The .ae registration prices have noticeably dropped since the introduction of .aeDA. Prior to 3 August 2008, .ae domains were offered by Etisalat for around 41 USD per year while ac.ae, org.ae, gov.ae and sch.ae were offered for around 20 USD per year. International providers used to charge around 100–200 USD in order to cover the administrative cost involved in the manual registration process.

After .aeDA's go-live in August 2008, .ae registration price declined to as low as 30 USD with international registrars.

==Domain name count==
On 16-Sep-2012 aeDA made an announcement on reaching the 100,000 registration mark in domain names.
During Gitex2008, .aeDA domain name counter showed over 90,000 domain names currently held in the registry,
making it the largest ccTLD registry in the Arab region. As of May 2023, there are more than 300,000+ domains in the zone.

==IDN and Arabic domain names==
On 2 March 2009, The UAE's Ministerial Council for Services passed a proposal by the Telecommunications and Digital Government Regulatory Authority (TDRA) to register the domain address of 'Emarat' in Arabic script (امارات) for the country's Arabic domains, stating that the domain will contribute to increasing the number of Internet users visiting Arabic sites and further promote and strengthen the UAE's identity.

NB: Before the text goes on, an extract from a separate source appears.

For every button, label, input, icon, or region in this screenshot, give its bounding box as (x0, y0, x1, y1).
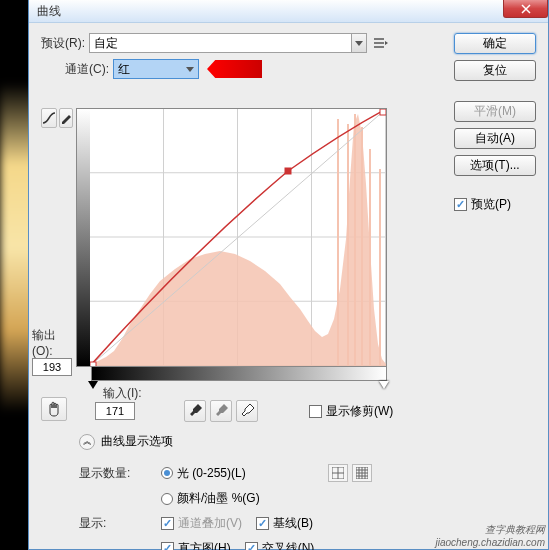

During ICANN meeting no. 35 (21–26 June 2009) in Sydney, .aeDA representatives mentioned that aeDA's EPP-based registry system is fully compatible with IDN protocols and guidelines.

In January 2010 ICANN announced that the UAE IDN ccTLD (DNS name: xn—mgbaam7a8h, امارات) was one of the first four new IDN ccTLDs to have passed the Fast Track String Evaluation within the domain application process.

==ENUM of UAE (+971)==
.aeDA, the registry operator of .ae is also the official operator for UAE ENUM Space (971). The ENUM space was redelegated from the incumbent operator Etisalat since 16 April 2009.